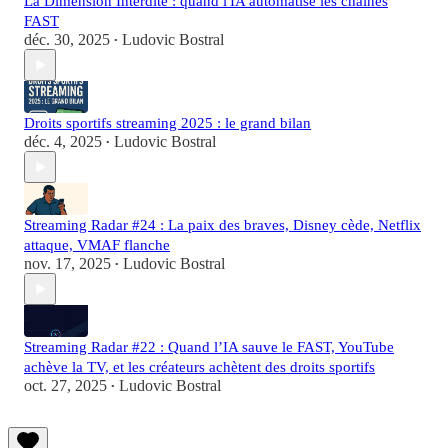
La Dimension Interdite : quand l'IA automatise les chaînes
FAST
déc. 30, 2025
Ludovic Bostral
•
Droits sportifs streaming 2025 : le grand bilan
déc. 4, 2025
Ludovic Bostral
•
Streaming Radar #24 : La paix des braves, Disney cède, Netflix
attaque, VMAF flanche
nov. 17, 2025
Ludovic Bostral
•
Streaming Radar #22 : Quand l’IA sauve le FAST, YouTube
achève la TV, et les créateurs achètent des droits sportifs
oct. 27, 2025
Ludovic Bostral
•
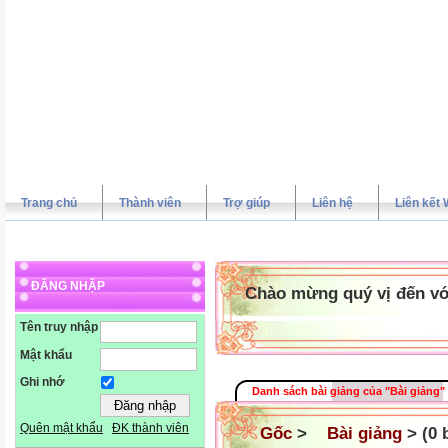
Trang chủ
Thành viên
Trợ giúp
Liên hệ
Liên kết 
ĐĂNG NHẬP
Chào mừng quý vị đến vớ
Tên truy nhập
Mật khẩu
Ghi nhớ
Danh sách bài giảng của "Bài giảng"
Quên mật khẩu
ĐK thành viên
Gốc
>
Bài giảng
> (0 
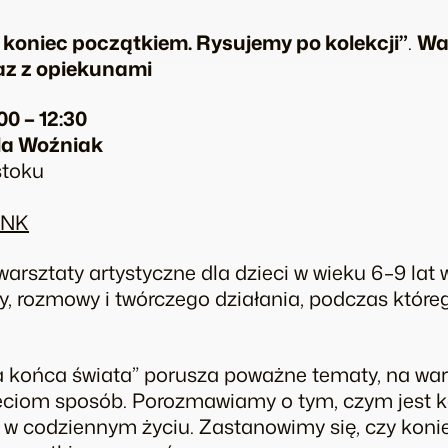
 koniec początkiem. Rysujemy po kolekcji”
.
War
raz z opiekunami
00 – 12:30
la Woźniak
stoku
INK
rsztaty artystyczne dla dzieci w wieku 6–9 lat 
, rozmowy i twórczego działania, podczas którego
 końca świata” porusza poważne tematy, na wa
dzieciom sposób. Porozmawiamy o tym, czym jest k
e, w codziennym życiu. Zastanowimy się, czy ko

----

DESCRIPTION OF THE TASK:
From the line containing "działania, podczas którego" down to the last line of the records above, print every line exactly, with both ends kept.

EXERCISE SOLUTION:
, rozmowy i twórczego działania, podczas którego
 końca świata” porusza poważne tematy, na wa
dzieciom sposób. Porozmawiamy o tym, czym jest k
e, w codziennym życiu. Zastanowimy się, czy ko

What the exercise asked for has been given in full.